Introduction
Duration: 30:00
When updating QEMU packages, instances that started prior to the upgrade can experience issues attaching volumes to it.
This is due to LP#1847361. In summary, this bug causes the new QEMU version to not recognize the old QEMU modules for attaching volumes to VMs.
This bug is especially bad in Kubernetes deployments on top of OpenStack.
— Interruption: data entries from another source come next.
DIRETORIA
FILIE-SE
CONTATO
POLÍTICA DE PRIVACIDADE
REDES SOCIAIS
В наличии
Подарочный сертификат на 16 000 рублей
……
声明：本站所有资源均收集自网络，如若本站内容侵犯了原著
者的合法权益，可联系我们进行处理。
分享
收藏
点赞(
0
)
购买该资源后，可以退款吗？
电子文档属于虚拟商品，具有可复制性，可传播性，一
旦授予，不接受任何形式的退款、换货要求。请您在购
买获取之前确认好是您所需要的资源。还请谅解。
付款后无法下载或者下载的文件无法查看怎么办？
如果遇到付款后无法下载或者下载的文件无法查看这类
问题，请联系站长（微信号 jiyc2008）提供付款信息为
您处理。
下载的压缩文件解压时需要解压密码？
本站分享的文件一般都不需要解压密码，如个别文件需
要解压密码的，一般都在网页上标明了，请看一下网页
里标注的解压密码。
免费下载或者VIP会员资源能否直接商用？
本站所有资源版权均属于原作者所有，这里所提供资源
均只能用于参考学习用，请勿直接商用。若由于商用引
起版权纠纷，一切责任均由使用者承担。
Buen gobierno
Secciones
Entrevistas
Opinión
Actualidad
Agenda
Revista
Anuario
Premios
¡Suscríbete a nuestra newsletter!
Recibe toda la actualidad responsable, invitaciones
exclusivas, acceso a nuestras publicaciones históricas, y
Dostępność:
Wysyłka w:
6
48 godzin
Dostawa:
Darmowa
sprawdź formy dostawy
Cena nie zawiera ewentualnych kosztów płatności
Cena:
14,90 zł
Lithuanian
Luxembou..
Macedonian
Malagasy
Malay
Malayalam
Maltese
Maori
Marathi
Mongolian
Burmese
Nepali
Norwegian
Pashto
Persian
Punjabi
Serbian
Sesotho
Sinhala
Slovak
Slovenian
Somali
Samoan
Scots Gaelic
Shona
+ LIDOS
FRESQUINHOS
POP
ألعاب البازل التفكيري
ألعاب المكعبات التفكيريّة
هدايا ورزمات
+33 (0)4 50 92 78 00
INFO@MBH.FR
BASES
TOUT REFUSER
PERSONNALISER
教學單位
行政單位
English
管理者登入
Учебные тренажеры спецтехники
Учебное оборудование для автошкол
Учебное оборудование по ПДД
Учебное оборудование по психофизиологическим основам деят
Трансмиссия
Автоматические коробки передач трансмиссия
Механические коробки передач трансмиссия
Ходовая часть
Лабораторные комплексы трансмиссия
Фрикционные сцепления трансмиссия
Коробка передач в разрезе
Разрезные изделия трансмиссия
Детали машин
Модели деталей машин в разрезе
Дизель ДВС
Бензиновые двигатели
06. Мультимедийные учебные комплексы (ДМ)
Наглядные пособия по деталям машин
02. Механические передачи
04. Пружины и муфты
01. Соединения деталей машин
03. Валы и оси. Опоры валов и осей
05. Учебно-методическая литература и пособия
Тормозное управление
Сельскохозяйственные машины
A pod will get stuck attempting to create a container when it tries to attach the PVC (and by consequence, attach cinder volume to k8s worker VM). This playbook intends to explain how to identify if the QEMU bug is the root problem, how to fix, and proper procedure for handling the k8s situation.
Requirements
- A deployed CDK environment on top of an OpenStack environment (such as OpenStack-base)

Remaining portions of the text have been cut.